The deficit is forecast to reach $2.3 billion in fiscal year 2024/25, with Net Core Crown debt forecast to go up by around $100 billion by that time, with a peak of 48% of national GDP in the 2022/23 fiscal year.

Unemployment is forecast to reach around 5.2% in June 2021 before going down to around 4.2% in 2025.

== Reactions ==

Prime Minister Jacinda Ardern stated that the budget sets New Zealand up to recover from COVID-19 and have the country "[be] stronger than when [it] entered the pandemic", a statement echoed by Social Development Minister Carmel Sepuloni. Grant Robertson stated that "this is the biggest lift in benefits in more than a generation", criticising the 1991 budget.

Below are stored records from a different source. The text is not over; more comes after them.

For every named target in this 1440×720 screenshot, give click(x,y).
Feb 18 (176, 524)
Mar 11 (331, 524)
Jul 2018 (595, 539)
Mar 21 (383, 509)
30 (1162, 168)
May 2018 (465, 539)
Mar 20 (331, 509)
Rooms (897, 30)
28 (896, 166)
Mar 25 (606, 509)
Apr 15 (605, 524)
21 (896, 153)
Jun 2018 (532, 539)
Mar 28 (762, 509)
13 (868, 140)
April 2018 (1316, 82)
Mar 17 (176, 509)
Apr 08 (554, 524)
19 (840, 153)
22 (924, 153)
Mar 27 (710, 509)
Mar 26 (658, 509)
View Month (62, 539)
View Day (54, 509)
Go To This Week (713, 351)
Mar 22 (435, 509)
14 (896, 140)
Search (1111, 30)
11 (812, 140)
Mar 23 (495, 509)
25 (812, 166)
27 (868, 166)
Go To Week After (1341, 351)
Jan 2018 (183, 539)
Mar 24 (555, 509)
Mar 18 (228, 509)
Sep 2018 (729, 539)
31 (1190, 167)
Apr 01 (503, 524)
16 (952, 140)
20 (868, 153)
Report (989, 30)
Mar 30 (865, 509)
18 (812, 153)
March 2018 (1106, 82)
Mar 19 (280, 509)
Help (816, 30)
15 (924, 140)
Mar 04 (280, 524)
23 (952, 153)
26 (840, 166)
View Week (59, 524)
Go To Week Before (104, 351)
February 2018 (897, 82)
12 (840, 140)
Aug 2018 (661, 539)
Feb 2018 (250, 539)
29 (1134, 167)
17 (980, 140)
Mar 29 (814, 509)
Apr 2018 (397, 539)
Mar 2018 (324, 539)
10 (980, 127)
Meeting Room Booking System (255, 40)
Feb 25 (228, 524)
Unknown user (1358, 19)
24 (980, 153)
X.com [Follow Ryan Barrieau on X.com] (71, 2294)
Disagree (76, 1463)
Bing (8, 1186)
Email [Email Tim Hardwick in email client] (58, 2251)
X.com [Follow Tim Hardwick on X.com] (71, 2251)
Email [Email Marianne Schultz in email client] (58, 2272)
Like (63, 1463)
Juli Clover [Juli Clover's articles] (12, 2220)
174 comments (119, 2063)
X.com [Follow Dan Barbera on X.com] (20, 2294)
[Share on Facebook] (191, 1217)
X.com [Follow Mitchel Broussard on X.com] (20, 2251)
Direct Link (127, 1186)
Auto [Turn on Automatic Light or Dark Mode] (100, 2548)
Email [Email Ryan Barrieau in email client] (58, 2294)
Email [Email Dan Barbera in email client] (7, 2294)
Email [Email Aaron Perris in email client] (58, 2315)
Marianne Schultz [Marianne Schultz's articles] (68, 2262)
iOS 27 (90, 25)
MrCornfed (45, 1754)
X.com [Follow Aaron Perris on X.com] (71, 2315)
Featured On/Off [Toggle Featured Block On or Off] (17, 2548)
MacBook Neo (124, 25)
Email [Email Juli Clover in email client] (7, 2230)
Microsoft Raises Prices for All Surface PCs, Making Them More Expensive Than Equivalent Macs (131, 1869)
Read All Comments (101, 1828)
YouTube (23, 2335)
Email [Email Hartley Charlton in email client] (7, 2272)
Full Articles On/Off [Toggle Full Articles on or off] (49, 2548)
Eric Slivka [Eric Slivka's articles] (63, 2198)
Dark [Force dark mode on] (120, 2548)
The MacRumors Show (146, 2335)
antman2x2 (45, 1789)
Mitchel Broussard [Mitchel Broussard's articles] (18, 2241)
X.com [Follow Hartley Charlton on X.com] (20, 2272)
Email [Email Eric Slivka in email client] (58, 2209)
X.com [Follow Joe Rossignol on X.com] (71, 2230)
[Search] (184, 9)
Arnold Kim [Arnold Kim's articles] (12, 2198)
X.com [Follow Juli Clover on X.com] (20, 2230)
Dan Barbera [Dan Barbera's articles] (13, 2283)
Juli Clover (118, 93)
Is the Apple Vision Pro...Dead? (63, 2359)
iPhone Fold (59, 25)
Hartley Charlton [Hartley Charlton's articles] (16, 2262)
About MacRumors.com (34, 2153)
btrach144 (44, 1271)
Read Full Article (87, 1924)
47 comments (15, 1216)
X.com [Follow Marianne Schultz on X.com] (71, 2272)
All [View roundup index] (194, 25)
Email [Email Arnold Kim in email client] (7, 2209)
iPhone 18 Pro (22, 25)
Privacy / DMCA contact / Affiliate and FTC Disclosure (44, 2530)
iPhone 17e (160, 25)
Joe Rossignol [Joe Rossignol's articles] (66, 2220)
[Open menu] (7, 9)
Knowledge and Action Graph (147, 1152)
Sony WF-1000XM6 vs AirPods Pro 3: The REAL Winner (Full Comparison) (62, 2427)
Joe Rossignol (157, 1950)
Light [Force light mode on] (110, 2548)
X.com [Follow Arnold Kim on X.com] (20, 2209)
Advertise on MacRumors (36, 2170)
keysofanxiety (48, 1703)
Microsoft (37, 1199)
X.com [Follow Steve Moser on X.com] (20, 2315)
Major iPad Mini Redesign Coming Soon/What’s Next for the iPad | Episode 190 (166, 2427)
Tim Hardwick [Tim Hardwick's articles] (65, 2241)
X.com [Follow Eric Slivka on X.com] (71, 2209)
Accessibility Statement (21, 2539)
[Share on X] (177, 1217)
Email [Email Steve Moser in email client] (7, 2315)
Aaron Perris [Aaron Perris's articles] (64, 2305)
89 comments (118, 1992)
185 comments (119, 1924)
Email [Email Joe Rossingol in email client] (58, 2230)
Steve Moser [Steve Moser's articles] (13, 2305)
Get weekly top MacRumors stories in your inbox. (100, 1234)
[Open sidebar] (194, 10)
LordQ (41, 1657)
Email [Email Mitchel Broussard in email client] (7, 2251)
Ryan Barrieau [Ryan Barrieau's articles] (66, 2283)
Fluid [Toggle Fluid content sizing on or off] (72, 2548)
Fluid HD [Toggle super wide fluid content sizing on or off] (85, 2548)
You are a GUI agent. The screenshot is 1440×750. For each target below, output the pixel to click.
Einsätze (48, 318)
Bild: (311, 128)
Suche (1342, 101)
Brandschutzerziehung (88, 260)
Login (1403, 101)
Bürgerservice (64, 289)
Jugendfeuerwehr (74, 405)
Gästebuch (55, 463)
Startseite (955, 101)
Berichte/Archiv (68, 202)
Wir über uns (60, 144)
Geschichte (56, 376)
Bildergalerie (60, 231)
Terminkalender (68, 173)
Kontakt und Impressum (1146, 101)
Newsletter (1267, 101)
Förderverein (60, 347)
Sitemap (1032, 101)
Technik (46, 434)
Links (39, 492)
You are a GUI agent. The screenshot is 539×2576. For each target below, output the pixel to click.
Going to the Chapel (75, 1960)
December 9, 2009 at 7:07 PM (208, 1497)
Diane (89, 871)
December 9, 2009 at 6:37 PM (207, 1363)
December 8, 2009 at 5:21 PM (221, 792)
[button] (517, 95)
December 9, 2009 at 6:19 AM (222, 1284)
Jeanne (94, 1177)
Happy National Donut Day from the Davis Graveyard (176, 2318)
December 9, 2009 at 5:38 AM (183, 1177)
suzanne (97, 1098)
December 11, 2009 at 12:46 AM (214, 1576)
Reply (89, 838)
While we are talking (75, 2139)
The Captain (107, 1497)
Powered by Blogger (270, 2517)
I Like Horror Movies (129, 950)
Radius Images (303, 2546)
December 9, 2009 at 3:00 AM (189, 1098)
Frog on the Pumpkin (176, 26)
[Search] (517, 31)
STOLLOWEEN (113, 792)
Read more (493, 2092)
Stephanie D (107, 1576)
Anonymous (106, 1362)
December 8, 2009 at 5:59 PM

Green Party co-leader Marama Davidson praised the budget for increasing benefits. Māori Party co-leader Debbie Ngarewa-Packer was "cautiously optimistic" about the budget, praising the government for "accept[ing] a need to take a targeted approach rather than a universal one".

National Party and Opposition leader Judith Collins said that the Government "lacks the plan and ambition" in this budget and that it does not offer "any direction for getting the country back on track to prosperity" and that it is "setting New Zealand up to fail". ACT leader David Seymour criticised the budget, saying it "ignore[s] reality" and does not have anything for middle-class New Zealanders.

Children's Commissioner Andrew Becroft praised the budget for being a "very solid, continuing step on our journey of halving child poverty by 2028", but said there was still more to be done.
Director of poverty group Council for International Development Josie Pagani says that the budget "deal[s] with some of the inequality", forecasting that this budget will lift 75 thousand children out of poverty, but did not see the changes as drastic.
Economic commentator Brad Olsen stated that the budget was "underwhelming" and did not have provisions for economic growth.